|by Sean O'Neill||Rental Cars, Safety and Security, Technology||0|
Yesterday America's largest rental car chain, Enterprise, took the surprise step of backing a plan for tougher government regulation of its industry.
Earlier this week, Hertz, the nation's second largest chain, made the same about-face.
Both companies caved into pressure from activists, an online petition signed by more than 130,000 consumers, and one very determined mother.
First, the backstory: Eight years ago, Cally Houck of Ojai, Calif., learned that her daughters Raechel, 24, and Jacqueline, 20, had died in a fiery crash while driving a PT Cruiser from Enterprise.
Tragically, an unrepaired safety defect caused the accident. The model had been under recall to be fixed.
Houck sued Enterprise and in 2010 won damages for negligence, as ABC News has reported.
But Enterprise said it would not change its policy about continuing to rent autos under safety recall. Due to a legal loophole, rental car companies like Enterprise are not required to take out of service recalled cars.

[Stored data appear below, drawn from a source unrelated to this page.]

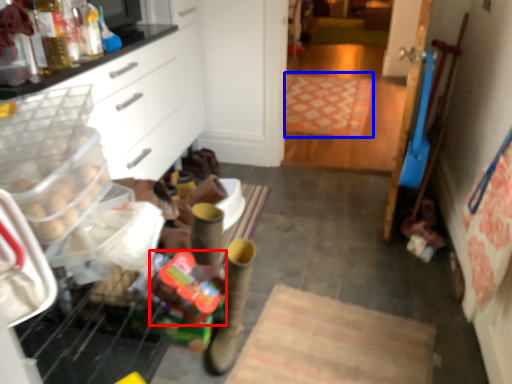 Question: Among these objects, which one is farthest to the camera, stuff (highlighted by a red box) or mat (highlighted by a blue box)?

Choices:
 (A) stuff
 (B) mat

Answer: (B) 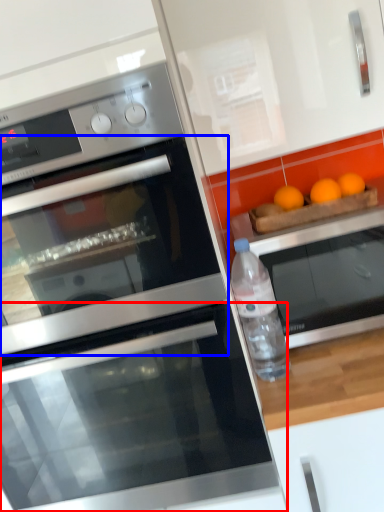 Question: Which object is closer to the camera taking this photo, oven (highlighted by a red box) or oven (highlighted by a blue box)?

Choices:
 (A) oven
 (B) oven

Answer: (B) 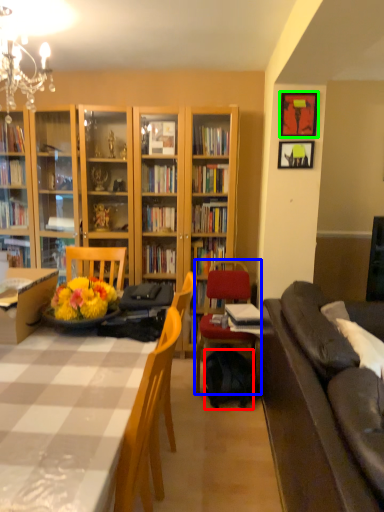 Question: Which is farther away from backpack (highlighted by a red box)? chair (highlighted by a blue box) or picture frame (highlighted by a green box)?

Choices:
 (A) chair
 (B) picture frame

Answer: (B) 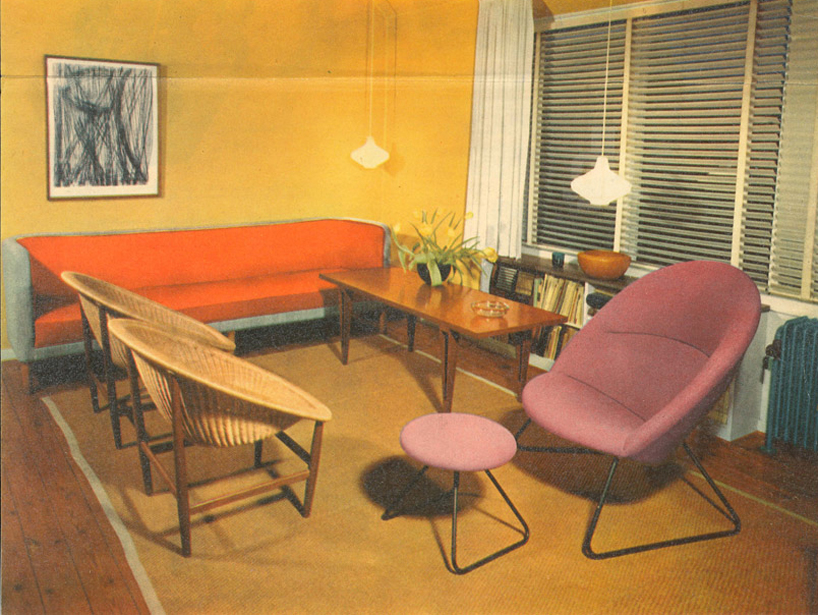 Identify the location of wood panel flooring. (41, 501). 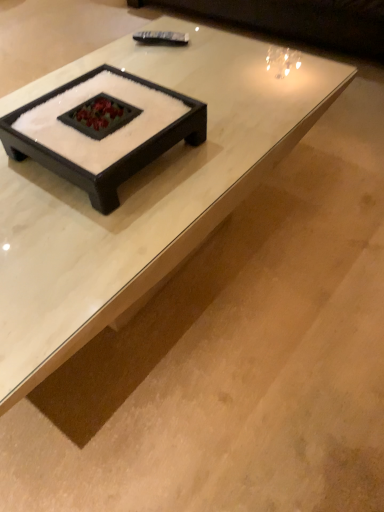 Question: Considering the relative sizes of white glossy coffee table at center and dark brown leather couch at upper center in the image provided, is white glossy coffee table at center smaller than dark brown leather couch at upper center?

Choices:
 (A) no
 (B) yes

Answer: (B)

Question: Is white glossy coffee table at center shorter than dark brown leather couch at upper center?

Choices:
 (A) no
 (B) yes

Answer: (A)

Question: Is white glossy coffee table at center placed right next to dark brown leather couch at upper center?

Choices:
 (A) no
 (B) yes

Answer: (A)

Question: Considering the relative positions of white glossy coffee table at center and dark brown leather couch at upper center in the image provided, is white glossy coffee table at center behind dark brown leather couch at upper center?

Choices:
 (A) yes
 (B) no

Answer: (B)

Question: Is white glossy coffee table at center thinner than dark brown leather couch at upper center?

So Houck put her life on hold and joined with activists at Consumers for Auto Reliability and Safety (CARS) to campaign for a law to force rental car companies to sideline recalled cars until they're repaired.
What began as the passion of a handful of people slowly morphed into a grassroots movement. In the past few days, more than 130,000 Americans signed a petition for a new law to stop so-called "rental car roulette."
This week, after hundreds of hours of volunteer effort, Houck and CAARS scored big: In response to public outcry, Hertz and Enterprise announced they would "ask Congress to put recall oversight of the industry under the National Highway Traffic Safety Administration," in the words of USA Today.
Both companies insist that they observe solid safety practices and have stellar track records in providing safe autos to their customers.
The companies argue that not every safety recall issued by the National Highway Traffic Safety Administration deserves an emergency response, given that some are for minor repairs.
For instance, in a policy that is standard for the industry as a whole, Dollar Thrifty says in a public statement:
"Dollar Thrifty's Vehicle Safety Team evaluates safety recall notices to determine if a Hard Ground Response (i.e. vehicle not rented until vehicle is remedied), a Normal Response (i.e. defect remedied at next maintenance event), or a customized response is warranted...Based upon information in the recall notice and additional consultation with the relevant manufacturer, Dollar Thrifty draws distinctions between safety recalls based on the degree of safety risk posed by the defect."
Even with these victories in hand, Houck and company still have battles ahead to get Congress to pass the legislation.
Early next week, an amendment with the same provisions is expected to be added to a surface transportation bill in the Senate, reports USA Today.
It's a fight that travelers nationwide will be watching closely.